**ABOUT THIS EXERCISE**
Using the data below, repeat all of it precisely.

**INFORMATION SHOWN**

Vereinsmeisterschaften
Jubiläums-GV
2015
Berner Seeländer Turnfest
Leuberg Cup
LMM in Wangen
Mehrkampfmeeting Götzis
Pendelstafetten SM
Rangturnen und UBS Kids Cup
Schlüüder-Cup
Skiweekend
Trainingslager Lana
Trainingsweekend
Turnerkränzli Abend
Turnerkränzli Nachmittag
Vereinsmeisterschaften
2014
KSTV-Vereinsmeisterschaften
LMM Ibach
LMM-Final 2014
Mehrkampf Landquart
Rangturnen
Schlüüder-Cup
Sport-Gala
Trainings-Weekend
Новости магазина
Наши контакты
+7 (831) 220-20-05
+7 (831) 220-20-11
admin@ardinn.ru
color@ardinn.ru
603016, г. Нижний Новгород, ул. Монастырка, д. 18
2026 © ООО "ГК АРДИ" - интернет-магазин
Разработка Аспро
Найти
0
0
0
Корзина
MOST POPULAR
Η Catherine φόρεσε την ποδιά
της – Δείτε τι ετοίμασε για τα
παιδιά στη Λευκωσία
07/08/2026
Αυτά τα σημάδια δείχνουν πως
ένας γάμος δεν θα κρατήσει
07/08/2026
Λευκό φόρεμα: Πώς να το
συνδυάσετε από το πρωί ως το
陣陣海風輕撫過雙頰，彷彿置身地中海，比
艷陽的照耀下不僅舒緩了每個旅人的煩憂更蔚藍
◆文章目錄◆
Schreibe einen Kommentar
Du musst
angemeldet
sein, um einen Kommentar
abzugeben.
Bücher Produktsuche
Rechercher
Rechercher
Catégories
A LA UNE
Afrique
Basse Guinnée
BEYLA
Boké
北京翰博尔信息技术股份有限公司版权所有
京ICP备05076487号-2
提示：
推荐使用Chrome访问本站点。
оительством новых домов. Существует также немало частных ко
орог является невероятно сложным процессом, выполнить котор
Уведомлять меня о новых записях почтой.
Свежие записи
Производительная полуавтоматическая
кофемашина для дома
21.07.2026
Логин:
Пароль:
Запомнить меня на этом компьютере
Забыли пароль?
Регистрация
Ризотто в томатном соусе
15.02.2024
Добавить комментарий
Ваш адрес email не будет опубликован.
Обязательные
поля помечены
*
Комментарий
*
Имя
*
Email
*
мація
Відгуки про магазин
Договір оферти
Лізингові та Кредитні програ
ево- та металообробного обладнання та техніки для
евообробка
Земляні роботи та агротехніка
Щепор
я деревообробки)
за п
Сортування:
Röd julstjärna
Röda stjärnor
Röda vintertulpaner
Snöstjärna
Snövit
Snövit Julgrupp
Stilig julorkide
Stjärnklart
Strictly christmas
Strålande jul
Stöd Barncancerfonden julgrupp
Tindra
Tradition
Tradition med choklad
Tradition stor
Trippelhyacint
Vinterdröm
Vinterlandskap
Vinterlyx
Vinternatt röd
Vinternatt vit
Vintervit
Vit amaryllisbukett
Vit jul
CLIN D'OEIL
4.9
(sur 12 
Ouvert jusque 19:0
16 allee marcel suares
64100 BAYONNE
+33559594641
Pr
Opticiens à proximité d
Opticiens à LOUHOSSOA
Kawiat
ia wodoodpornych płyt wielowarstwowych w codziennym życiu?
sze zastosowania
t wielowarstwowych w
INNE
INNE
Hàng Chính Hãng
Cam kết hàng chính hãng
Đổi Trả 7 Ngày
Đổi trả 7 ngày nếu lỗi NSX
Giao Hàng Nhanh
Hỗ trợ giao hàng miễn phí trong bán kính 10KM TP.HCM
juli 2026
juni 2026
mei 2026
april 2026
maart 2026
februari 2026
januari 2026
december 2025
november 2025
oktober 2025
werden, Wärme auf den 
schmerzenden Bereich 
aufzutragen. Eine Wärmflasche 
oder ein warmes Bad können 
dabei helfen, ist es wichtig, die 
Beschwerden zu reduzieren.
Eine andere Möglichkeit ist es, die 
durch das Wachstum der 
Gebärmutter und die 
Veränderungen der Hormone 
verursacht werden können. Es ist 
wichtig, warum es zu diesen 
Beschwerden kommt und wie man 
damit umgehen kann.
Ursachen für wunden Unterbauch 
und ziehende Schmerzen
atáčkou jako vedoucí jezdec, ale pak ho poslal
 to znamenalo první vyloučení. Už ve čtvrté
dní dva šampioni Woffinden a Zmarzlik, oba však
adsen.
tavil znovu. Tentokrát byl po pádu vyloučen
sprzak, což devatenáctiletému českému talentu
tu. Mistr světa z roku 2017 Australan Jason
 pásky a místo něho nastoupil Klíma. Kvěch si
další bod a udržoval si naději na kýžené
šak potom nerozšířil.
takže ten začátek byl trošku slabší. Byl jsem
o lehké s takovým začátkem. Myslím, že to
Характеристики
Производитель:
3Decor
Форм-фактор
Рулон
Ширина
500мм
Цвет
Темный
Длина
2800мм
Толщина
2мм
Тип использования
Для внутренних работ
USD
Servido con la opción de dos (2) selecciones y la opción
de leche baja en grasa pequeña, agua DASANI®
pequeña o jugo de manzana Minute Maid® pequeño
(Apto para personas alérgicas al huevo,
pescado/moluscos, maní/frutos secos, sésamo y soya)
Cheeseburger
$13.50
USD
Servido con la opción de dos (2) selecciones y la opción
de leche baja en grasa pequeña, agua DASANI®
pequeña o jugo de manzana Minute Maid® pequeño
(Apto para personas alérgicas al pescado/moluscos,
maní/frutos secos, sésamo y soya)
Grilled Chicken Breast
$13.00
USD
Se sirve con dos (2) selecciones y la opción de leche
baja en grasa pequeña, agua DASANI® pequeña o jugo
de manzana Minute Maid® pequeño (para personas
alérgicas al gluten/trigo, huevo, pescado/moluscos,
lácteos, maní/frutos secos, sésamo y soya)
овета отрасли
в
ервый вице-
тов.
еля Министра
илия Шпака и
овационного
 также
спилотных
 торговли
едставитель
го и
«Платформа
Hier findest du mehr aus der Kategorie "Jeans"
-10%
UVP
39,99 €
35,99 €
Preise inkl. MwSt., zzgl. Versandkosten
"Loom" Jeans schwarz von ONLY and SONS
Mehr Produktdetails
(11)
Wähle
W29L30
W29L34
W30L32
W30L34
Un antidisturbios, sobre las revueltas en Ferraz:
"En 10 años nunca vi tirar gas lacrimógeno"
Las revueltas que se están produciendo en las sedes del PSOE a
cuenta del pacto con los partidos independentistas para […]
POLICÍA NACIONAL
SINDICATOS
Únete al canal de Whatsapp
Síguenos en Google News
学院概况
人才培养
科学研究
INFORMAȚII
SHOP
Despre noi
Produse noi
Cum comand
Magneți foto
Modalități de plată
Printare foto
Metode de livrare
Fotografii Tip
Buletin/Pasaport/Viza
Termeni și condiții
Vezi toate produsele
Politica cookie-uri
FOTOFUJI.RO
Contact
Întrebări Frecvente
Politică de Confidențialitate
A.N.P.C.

**YOUR SOLUTION**
Vereinsmeisterschaften
Jubiläums-GV
2015
Berner Seeländer Turnfest
Leuberg Cup
LMM in Wangen
Mehrkampfmeeting Götzis
Pendelstafetten SM
Rangturnen und UBS Kids Cup
Schlüüder-Cup
Skiweekend
Trainingslager Lana
Trainingsweekend
Turnerkränzli Abend
Turnerkränzli Nachmittag
Vereinsmeisterschaften
2014
KSTV-Vereinsmeisterschaften
LMM Ibach
LMM-Final 2014
Mehrkampf Landquart
Rangturnen
Schlüüder-Cup
Sport-Gala
Trainings-Weekend
Новости магазина
Наши контакты
+7 (831) 220-20-05
+7 (831) 220-20-11
admin@ardinn.ru
color@ardinn.ru
603016, г. Нижний Новгород, ул. Монастырка, д. 18
2026 © ООО "ГК АРДИ" - интернет-магазин
Разработка Аспро
Найти
0
0
0
Корзина
MOST POPULAR
Η Catherine φόρεσε την ποδιά
της – Δείτε τι ετοίμασε για τα
παιδιά στη Λευκωσία
07/08/2026
Αυτά τα σημάδια δείχνουν πως
ένας γάμος δεν θα κρατήσει
07/08/2026
Λευκό φόρεμα: Πώς να το
συνδυάσετε από το πρωί ως το
陣陣海風輕撫過雙頰，彷彿置身地中海，比
艷陽的照耀下不僅舒緩了每個旅人的煩憂更蔚藍
◆文章目錄◆
Schreibe einen Kommentar
Du musst
angemeldet
sein, um einen Kommentar
abzugeben.
Bücher Produktsuche
Rechercher
Rechercher
Catégories
A LA UNE
Afrique
Basse Guinnée
BEYLA
Boké
北京翰博尔信息技术股份有限公司版权所有
京ICP备05076487号-2
提示：
推荐使用Chrome访问本站点。
оительством новых домов. Существует также немало частных ко
орог является невероятно сложным процессом, выполнить котор
Уведомлять меня о новых записях почтой.
Свежие записи
Производительная полуавтоматическая
кофемашина для дома
21.07.2026
Логин:
Пароль:
Запомнить меня на этом компьютере
Забыли пароль?
Регистрация
Ризотто в томатном соусе
15.02.2024
Добавить комментарий
Ваш адрес email не будет опубликован.
Обязательные
поля помечены
*
Комментарий
*
Имя
*
Email
*
мація
Відгуки про магазин
Договір оферти
Лізингові та Кредитні програ
ево- та металообробного обладнання та техніки для
евообробка
Земляні роботи та агротехніка
Щепор
я деревообробки)
за п
Сортування:
Röd julstjärna
Röda stjärnor
Röda vintertulpaner
Snöstjärna
Snövit
Snövit Julgrupp
Stilig julorkide
Stjärnklart
Strictly christmas
Strålande jul
Stöd Barncancerfonden julgrupp
Tindra
Tradition
Tradition med choklad
Tradition stor
Trippelhyacint
Vinterdröm
Vinterlandskap
Vinterlyx
Vinternatt röd
Vinternatt vit
Vintervit
Vit amaryllisbukett
Vit jul
CLIN D'OEIL
4.9
(sur 12 
Ouvert jusque 19:0
16 allee marcel suares
64100 BAYONNE
+33559594641
Pr
Opticiens à proximité d
Opticiens à LOUHOSSOA
Kawiat
ia wodoodpornych płyt wielowarstwowych w codziennym życiu?
sze zastosowania
t wielowarstwowych w
INNE
INNE
Hàng Chính Hãng
Cam kết hàng chính hãng
Đổi Trả 7 Ngày
Đổi trả 7 ngày nếu lỗi NSX
Giao Hàng Nhanh
Hỗ trợ giao hàng miễn phí trong bán kính 10KM TP.HCM
juli 2026
juni 2026
mei 2026
april 2026
maart 2026
februari 2026
januari 2026
december 2025
november 2025
oktober 2025
werden, Wärme auf den 
schmerzenden Bereich 
aufzutragen. Eine Wärmflasche 
oder ein warmes Bad können 
dabei helfen, ist es wichtig, die 
Beschwerden zu reduzieren.
Eine andere Möglichkeit ist es, die 
durch das Wachstum der 
Gebärmutter und die 
Veränderungen der Hormone 
verursacht werden können. Es ist 
wichtig, warum es zu diesen 
Beschwerden kommt und wie man 
damit umgehen kann.
Ursachen für wunden Unterbauch 
und ziehende Schmerzen
atáčkou jako vedoucí jezdec, ale pak ho poslal
 to znamenalo první vyloučení. Už ve čtvrté
dní dva šampioni Woffinden a Zmarzlik, oba však
adsen.
tavil znovu. Tentokrát byl po pádu vyloučen
sprzak, což devatenáctiletému českému talentu
tu. Mistr světa z roku 2017 Australan Jason
 pásky a místo něho nastoupil Klíma. Kvěch si
další bod a udržoval si naději na kýžené
šak potom nerozšířil.
takže ten začátek byl trošku slabší. Byl jsem
o lehké s takovým začátkem. Myslím, že to
Характеристики
Производитель:
3Decor
Форм-фактор
Рулон
Ширина
500мм
Цвет
Темный
Длина
2800мм
Толщина
2мм
Тип использования
Для внутренних работ
USD
Servido con la opción de dos (2) selecciones y la opción
de leche baja en grasa pequeña, agua DASANI®
pequeña o jugo de manzana Minute Maid® pequeño
(Apto para personas alérgicas al huevo,
pescado/moluscos, maní/frutos secos, sésamo y soya)
Cheeseburger
$13.50
USD
Servido con la opción de dos (2) selecciones y la opción
de leche baja en grasa pequeña, agua DASANI®
pequeña o jugo de manzana Minute Maid® pequeño
(Apto para personas alérgicas al pescado/moluscos,
maní/frutos secos, sésamo y soya)
Grilled Chicken Breast
$13.00
USD
Se sirve con dos (2) selecciones y la opción de leche
baja en grasa pequeña, agua DASANI® pequeña o jugo
de manzana Minute Maid® pequeño (para personas
alérgicas al gluten/trigo, huevo, pescado/moluscos,
lácteos, maní/frutos secos, sésamo y soya)
овета отрасли
в
ервый вице-
тов.
еля Министра
илия Шпака и
овационного
 также
спилотных
 торговли
едставитель
го и
«Платформа
Hier findest du mehr aus der Kategorie "Jeans"
-10%
UVP
39,99 €
35,99 €
Preise inkl. MwSt., zzgl. Versandkosten
"Loom" Jeans schwarz von ONLY and SONS
Mehr Produktdetails
(11)
Wähle
W29L30
W29L34
W30L32
W30L34
Un antidisturbios, sobre las revueltas en Ferraz:
"En 10 años nunca vi tirar gas lacrimógeno"
Las revueltas que se están produciendo en las sedes del PSOE a
cuenta del pacto con los partidos independentistas para […]
POLICÍA NACIONAL
SINDICATOS
Únete al canal de Whatsapp
Síguenos en Google News
学院概况
人才培养
科学研究
INFORMAȚII
SHOP
Despre noi
Produse noi
Cum comand
Magneți foto
Modalități de plată
Printare foto
Metode de livrare
Fotografii Tip
Buletin/Pasaport/Viza
Termeni și condiții
Vezi toate produsele
Politica cookie-uri
FOTOFUJI.RO
Contact
Întrebări Frecvente
Politică de Confidențialitate
A.N.P.C.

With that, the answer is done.